I am looking for any images of P-51B 42-106654 G4-G "Jersey Bounce".
any images at all would be appreciated including photos, profiles or even images of completed models would be ok.

Image below is probably the best resource I have found, I would just like to check its accuracy against other images.

cheers.


----------



## Wurger (Jan 15, 2008)

Hi,
I've found only this link.

357th FG Model Gallery


----------



## Thorlifter (Jan 15, 2008)

This is a black and white photo, but maybe it will help.

http://www.station131.co.uk/55th/images/Plane Photos/343rd FS/CY-M Jersey Bounce P-51D 44-13837.jpg


----------



## Wurger (Jan 15, 2008)

It is P-51D but Profiler needs P-51B. 
And the pic is nice.


----------



## Thorlifter (Jan 15, 2008)

oops, your right. Sorry about that.


----------



## Micdrow (Jan 15, 2008)

Found this one in the 357th fighter group book by squadron signal. Hope it helps.


----------



## Profiler (Jan 16, 2008)

Thanks for your efforts guys, I knew this would be the place for answers.

Micdrow, that is the exact type image I was hopping to see. It has solved to of the biggest queries that I had, that being the size of the painting of "jersey bounce" and whether or not it carried an exhaust fairing panel.

I also gleaned a couple of minor details, about the spitfire rear vision mirror, and 47 mission marks instead of the 48 that I counted from the example I originally posted, which looks to be pretty accurate after all.

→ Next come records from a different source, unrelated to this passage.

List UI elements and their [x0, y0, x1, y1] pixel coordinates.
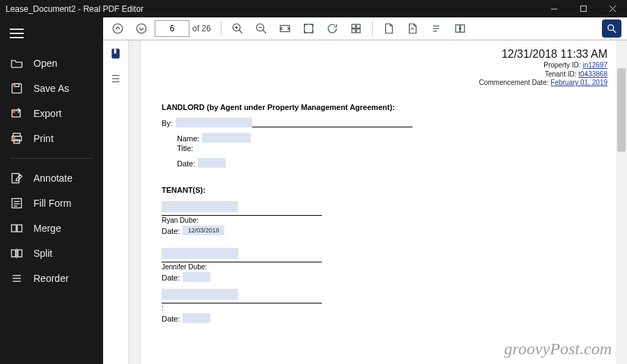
app-body: Open Save As Export Print Annotate: [0, 17, 627, 364]
zoom-out-button[interactable]: [251, 19, 272, 38]
page-header: 12/31/2018 11:33 AM Property ID: in12697…: [162, 47, 607, 88]
work-area: of 26: [103, 17, 627, 364]
svg-rect-19: [17, 225, 22, 232]
form-field[interactable]: [162, 289, 238, 300]
sidebar-item-print[interactable]: Print: [0, 126, 103, 151]
header-commencement-line: Commencement Date: February 01, 2019: [162, 79, 607, 88]
search-button[interactable]: [602, 19, 621, 38]
form-field[interactable]: [183, 272, 210, 282]
sidebar-item-label: Open: [33, 58, 57, 69]
form-field[interactable]: [198, 158, 226, 168]
toolbar-separator: [372, 21, 373, 36]
toolbar: of 26: [103, 17, 627, 40]
sidebar: Open Save As Export Print Annotate: [0, 17, 103, 364]
title-bar: Lease_Document2 - Real PDF Editor: [0, 0, 627, 17]
sidebar-item-label: Print: [33, 133, 54, 144]
next-page-button[interactable]: [131, 19, 152, 38]
svg-rect-37: [356, 24, 359, 28]
minimize-button[interactable]: [539, 0, 568, 17]
close-button[interactable]: [598, 0, 627, 17]
form-field[interactable]: [202, 133, 251, 143]
text-button[interactable]: [426, 19, 447, 38]
maximize-button[interactable]: [568, 0, 598, 17]
svg-rect-34: [280, 26, 290, 32]
viewer: 12/31/2018 11:33 AM Property ID: in12697…: [103, 40, 627, 364]
commencement-date-link[interactable]: February 01, 2019: [550, 79, 607, 86]
tenant1-name: Ryan Dube:: [162, 216, 329, 224]
vertical-scrollbar[interactable]: [616, 40, 627, 364]
sidebar-item-label: Annotate: [33, 173, 72, 184]
date-label: Date:: [162, 315, 180, 323]
header-tenant-line: Tenant ID: t0433868: [162, 70, 607, 79]
page-total-label: of 26: [192, 24, 211, 33]
tenant3-name: :: [162, 304, 329, 312]
svg-line-46: [613, 30, 616, 33]
form-field[interactable]: [162, 201, 238, 212]
tenant-id-link[interactable]: t0433868: [578, 70, 607, 78]
extract-button[interactable]: [449, 19, 470, 38]
thumbnails-button[interactable]: [346, 19, 366, 38]
property-id-link[interactable]: in12697: [582, 61, 607, 69]
zoom-in-button[interactable]: [227, 19, 248, 38]
prev-page-button[interactable]: [107, 19, 128, 38]
form-field[interactable]: [183, 313, 210, 323]
merge-icon: [10, 221, 24, 235]
sidebar-separator: [10, 158, 93, 159]
sidebar-item-export[interactable]: Export: [0, 101, 103, 126]
svg-point-45: [608, 25, 614, 31]
export-icon: [10, 106, 24, 120]
document-area[interactable]: 12/31/2018 11:33 AM Property ID: in12697…: [141, 40, 627, 364]
sidebar-item-save-as[interactable]: Save As: [0, 76, 103, 101]
svg-point-12: [13, 136, 15, 139]
svg-rect-36: [352, 24, 355, 28]
signature-line: [162, 303, 322, 303]
svg-rect-38: [352, 29, 355, 33]
sidebar-item-fill-form[interactable]: Fill Form: [0, 191, 103, 216]
edit-page-button[interactable]: [378, 19, 399, 38]
fit-page-button[interactable]: [298, 19, 319, 38]
sidebar-item-merge[interactable]: Merge: [0, 216, 103, 241]
tenant2-date-row: Date:: [162, 272, 329, 282]
sidebar-item-reorder[interactable]: Reorder: [0, 266, 103, 291]
sign-button[interactable]: [402, 19, 423, 38]
tenant3-date-row: Date:: [162, 313, 329, 323]
split-icon: [10, 246, 24, 260]
scrollbar-thumb[interactable]: [617, 68, 626, 152]
side-panel: [103, 40, 129, 364]
sidebar-item-label: Save As: [33, 83, 69, 94]
date-label: Date:: [162, 227, 180, 235]
name-label: Name:: [177, 134, 199, 143]
tenant3-block: : Date:: [162, 289, 329, 323]
toolbar-separator: [221, 21, 222, 36]
menu-button[interactable]: [0, 20, 103, 51]
signature-line: [162, 215, 322, 216]
bookmark-panel-button[interactable]: [108, 46, 123, 61]
svg-rect-18: [12, 225, 17, 232]
form-field[interactable]: [176, 118, 252, 127]
sidebar-item-label: Fill Form: [33, 198, 71, 209]
sidebar-item-label: Reorder: [33, 273, 69, 284]
tenant1-date-row: Date: 12/03/2018: [162, 225, 329, 235]
outline-panel-button[interactable]: [108, 71, 123, 86]
tenants-heading: TENANT(S):: [162, 186, 607, 194]
sidebar-item-label: Export: [33, 108, 61, 119]
form-field-date[interactable]: 12/03/2018: [183, 225, 224, 235]
fit-width-button[interactable]: [274, 19, 295, 38]
svg-rect-35: [304, 24, 313, 33]
annotate-icon: [10, 171, 24, 185]
title-label: Title:: [177, 144, 193, 152]
date-label: Date:: [177, 159, 195, 168]
svg-point-25: [113, 24, 123, 33]
form-field[interactable]: [162, 248, 238, 259]
signature-line: [252, 117, 412, 127]
sidebar-item-label: Split: [33, 248, 52, 259]
rotate-button[interactable]: [322, 19, 343, 38]
svg-rect-13: [12, 173, 19, 182]
sidebar-item-annotate[interactable]: Annotate: [0, 166, 103, 191]
sidebar-item-open[interactable]: Open: [0, 51, 103, 76]
sidebar-item-split[interactable]: Split: [0, 241, 103, 266]
name-row: Name:: [177, 133, 607, 143]
svg-line-32: [263, 30, 266, 33]
page-number-input[interactable]: [155, 20, 189, 37]
svg-rect-21: [18, 250, 22, 257]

One final thing that I now know is probable from viewing his image, is that the invasion stripes wrapped around the entire fuselage. Maybe the model in Wurgers link is depicting "jersey" post D-Day, or is it the other way around? I'm not sure.

thanks so much.


----------



## Wayne Little (Jan 16, 2008)

Well, you have some real credibility when you have the actual pilot holding a model of his aircraft! Good stuff Wurger, and great backup by Micdrow.
Yep this is the place for the answers!


----------



## Profiler (Jan 16, 2008)

Wayne. The image you mention of Mr Roughgarden is the exact reason for my my questions, esp with regard to the invasion stripes, look over his right shoulder and you will understand my confusion. He seems quite happy to also display the profile that I posted above, in what would appear to be his own home.

I guess I can be happy to do either of both, as it would appear that both versions would be accurate.


----------



## Micdrow (Jan 16, 2008)

Your welcome Profiler, glad I could help.


----------



## Wayne Little (Jan 17, 2008)

Profiler said:


> I guess I can be happy to do either of both, as it would appear that both versions would be accurate.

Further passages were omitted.